I was avoiding playing, because I'd cheat. I'd declare that we were going to do New York - Chicago High Speed Rail via Detroit and Fort Wayne, and I'd call that a "corridor" rather than a long-distance train. After all the 750-mile rule is gone in this fantasy, right?
The LSL would be replaced with Chicago-Detroit-Toledo-Cleveland-Buffalo-Rochester-Syracuse-Albany-NY service, running end-to-end at least twice a day with additional trains covering portions of the corridor. Connecting corridor trains to Boston would run at least twice a day.
The Capitol Limited would be replaced with Chicago-Fort Wayne-Toledo-Cleveland-Akron (or Youngstown)-Pittsburgh-Philadelphia-NY trains, running at least once a day all through and more on shorter parts of the corridor; with synchronization from Toledo to Cleveland. Connecting corridor trains from Pittsburgh to DC would run at least once a day.
The 3C corridor would be implemented to connect Columbus and Cincy.
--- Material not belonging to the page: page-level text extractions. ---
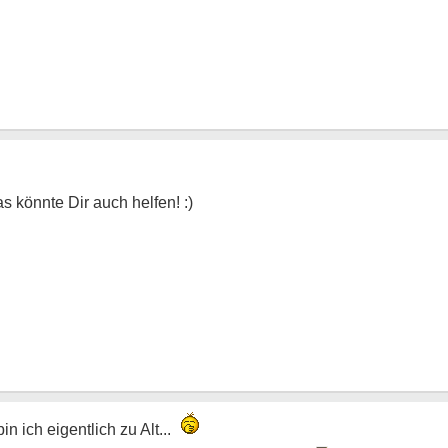
n ich eigentlich zu Alt...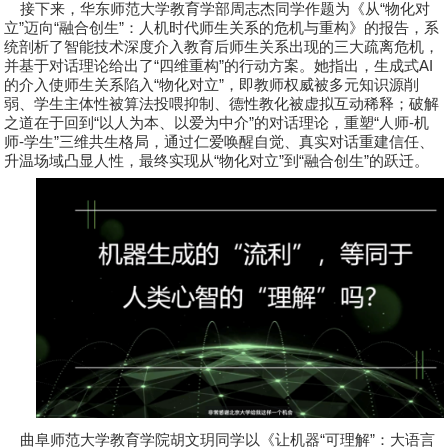
接下来，华东师范大学教育学部
周志杰
同学作题为《从
“
物化对
立
”
迈向
“
融合创生
”
：人机时代师生关系的危机与重构》的报告，系
统剖析了智能技术深度介入教育后师生关系出现的三大疏离危机，
并基于对话理论给出了
“
四维重构
”
的行动方案。她指出，生成式
AI
的介入使师生关系陷入
“
物化对立
”
，即教师权威被多元知识源削
弱、学生主体性被算法投喂抑制、德性教化被虚拟互动稀释；破解
之道在于回到
“
以人为本、以爱为中介
”
的对话理论，重塑
“
人师
-
机
师
-
学生
”
三维共生格局，通过仁爱唤醒自觉、真实对话重建信任、
升温场域凸显人性，最终实现从
“
物化对立
”
到
“
融合创生
”
的跃迁。
曲阜师范大学教育学院
胡文玥
同学以《让机器
“
可理解
”
：大语言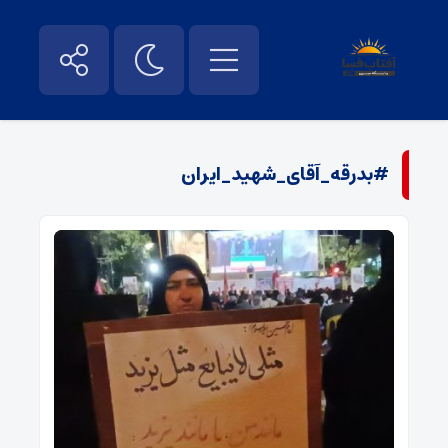
#بدرقه_آقای_شهید_ایران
Cleveland would become a hub with dozens of trains in all directions.
I designate Chicago-Indianapolis-Cincinatti a "corridor" too, and Cincinnati-Charlottesville VA-DC, so that's the Cardinal route taken care of.
I designate DC-New Orleans a "high speed corridor" and also DC-Florida, with many trains per day on each route, so that's the Silvers and Crescent dealt with.
These routes would include a network "NightJet" overnight corridor sleeper trains, designed for "get on in the evening, off in the morning", and the NEC would get those too. These would allow easy overnights from any Northeast destination to anything from Toledo west.
By designating these as corridors, I removed seven "long-distance" trains while massively increasing service (massively! Billions of dollars massively!) on all routes. Look! Less than ten long-distance trains, and all I had to do was reclassify the single-overnight trains in the east as corridor trains!